The Slayer Rule


I took my Trusts and Estates exam today.

No, I'd rather not talk about it.

Instead, let me tell you about a question that started nagging at me while I was studying for the exam last night.

The Uniform Probate Code (not available online per se, unfortunately -- this is actually a reference to Montana's version, which is close but not identical) includes a section known as the "slayer rule." The actual rule is fairly simple:

(2) An individual who feloniously and intentionally kills the decedent forfeits all benefits . . . with respect to the decedent's estate . . .

Thus, if you name me in your will, and I murder you, I don't inherit from you. In answer to what I'm sure is your first question (it was mine): no, even if you put a clause in your will saying "Even if James murders me, I still want him to inherit," I don't inherit from you. This is a serious rule of public policy against murder. So the exercise is, how far will that rule of policy go . . .

First off, the statute only mentions benefits from the estate of the person I kill. But it's easy to cook up a scenario in which by killing you, I inherit from a third person. For example, I kill you knowing that your great-uncle has made a will which says "to my great-nephew, but if he dies before me, than to James." Before your uncle can learn of my perfidy, he too dies. I don't think there's a court that follows the UPC that wouldn't exclude me from taking -- even though the inheritance doesn't come through your estate. The relevant UPC text is a little further down:

(6) A wrongful acquisition of property or interest by a killer not covered by this section must be treated in accordance with the principle that a killer cannot profit from the killer's wrong.

I'm still a killer, so the court won't let me profit by my wrong. But we can push this one further. What if, for example, I don't actually commit murder, but "merely" do something else obviously evil? Perhaps you are a dog, and the money is meant to care for you after your owner's death. By killing you, I terminate the "animal trust" and take the proceeds. Cruelty to animals is reprehensible, but not felonious.

Or, what if I commit feticide to prevent the birth of the child whose birth would trigger some will condition preventing me from inheritance? Or, as I put it to Steven, "Suppose I kick you in the nuts so you can't have kids. Am I barred?" (To be clear: these examples are straining at the definition of "killing" in (6) above. The point is that we can move, by stages, from acts everyone recognizes as killings, to acts most people don't regard as killings).

And so it goes. I do something calculating and evil, as a result of which, I get money through the system of inheritance.

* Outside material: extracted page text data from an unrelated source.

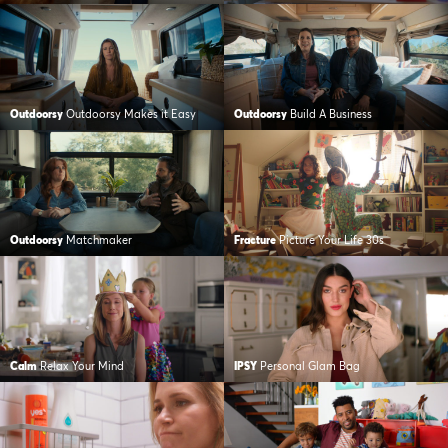
Outdoorsy
Outdoorsy Makes it Easy
Outdoorsy
Build A Business
Outdoorsy
Matchmaker
Fracture
Picture Your Life 30s
Calm
Relax Your Mind
IPSY
Personal Glam Bag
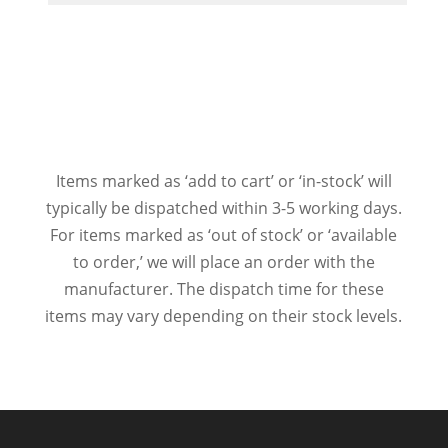
Items marked as ‘add to cart’ or ‘in-stock’ will
typically be dispatched within 3-5 working days.
For items marked as ‘out of stock’ or ‘available
to order,’ we will place an order with the
manufacturer. The dispatch time for these
items may vary depending on their stock levels.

The question is: will that system step in to stop me from getting the money?

My intuition is yes, under all my hypoes, I will be barred. Not because there's a specific law involved, but because there's a deeper principle at work here, a powerful principle against unjust enrichment. People who do wrong shouldn't profit from their wrongdoing, and courts take that principle very seriously--so seriously in fact, that the lack of a law precisely on point won't stop them from upholding it as far as they can. Indeed, I think we'd be scandalized if they did otherwise.

The real law will never get in the books.